» Supplied records
▽
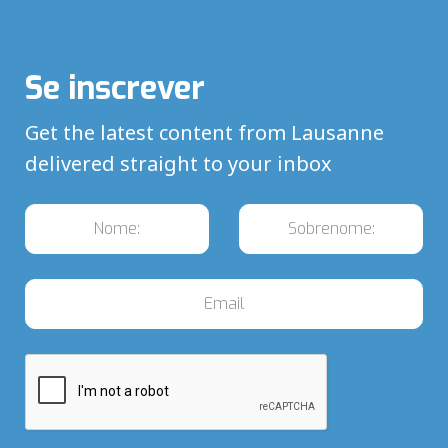
Se inscrever
Get the latest content from Lausanne
delivered straight to your inbox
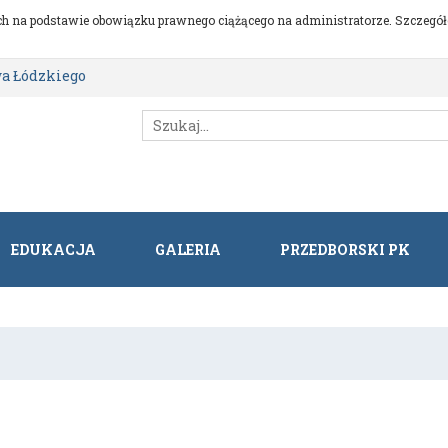
h na podstawie obowiązku prawnego ciążącego na administratorze. Szczegóło
a Łódzkiego
EDUKACJA
GALERIA
PRZEDBORSKI PK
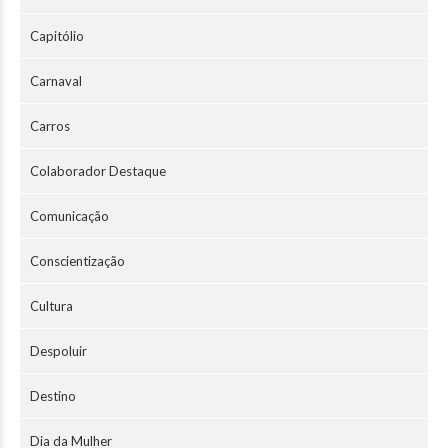
Capitólio
Carnaval
Carros
Colaborador Destaque
Comunicação
Conscientização
Cultura
Despoluir
Destino
Dia da Mulher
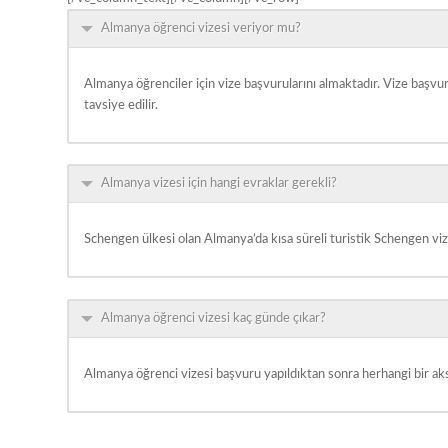
Almanya öğrenci vizesi veriyor mu?
Almanya öğrenciler için vize başvurularını almaktadır. Vize başvu
tavsiye edilir.
Almanya vizesi için hangi evraklar gerekli?
Schengen ülkesi olan Almanya’da kısa süreli turistik Schengen vizes
Almanya öğrenci vizesi kaç günde çıkar?
Almanya öğrenci vizesi başvuru yapıldıktan sonra herhangi bir aksi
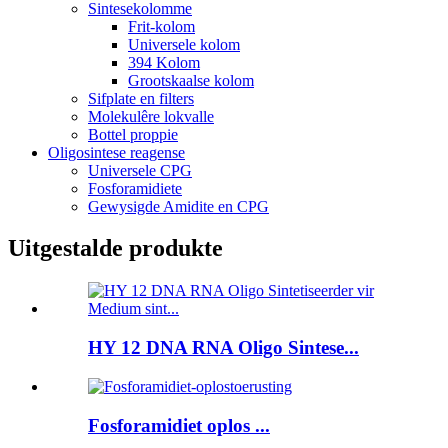
Sintesekolomme
Frit-kolom
Universele kolom
394 Kolom
Grootskaalse kolom
Sifplate en filters
Molekulêre lokvalle
Bottel proppie
Oligosintese reagense
Universele CPG
Fosforamidiete
Gewysigde Amidite en CPG
Uitgestalde produkte
HY 12 DNA RNA Oligo Sintese...
Fosforamidiet oplos ...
△
» Task objective
Output the entries exactly as they appear, with no pictures included.

» Exercise result
Se inscrever
Get the latest content from Lausanne
delivered straight to your inbox
h na podstawie obowiązku prawnego ciążącego na administratorze. Szczegóło
a Łódzkiego
EDUKACJA
GALERIA
PRZEDBORSKI PK
Capitólio
Carnaval
Carros
Colaborador Destaque
Comunicação
Conscientização
Cultura
Despoluir
Destino
Dia da Mulher
Almanya öğrenci vizesi veriyor mu?
Almanya öğrenciler için vize başvurularını almaktadır. Vize başvu
tavsiye edilir.
Almanya vizesi için hangi evraklar gerekli?
Schengen ülkesi olan Almanya’da kısa süreli turistik Schengen vizes
Almanya öğrenci vizesi kaç günde çıkar?
Almanya öğrenci vizesi başvuru yapıldıktan sonra herhangi bir aksi
Sintesekolomme
Frit-kolom
Universele kolom
394 Kolom
Grootskaalse kolom
Sifplate en filters
Molekulêre lokvalle
Bottel proppie
Oligosintese reagense
Universele CPG
Fosforamidiete
Gewysigde Amidite en CPG
Uitgestalde produkte
HY 12 DNA RNA Oligo Sintese...
Fosforamidiet oplos ...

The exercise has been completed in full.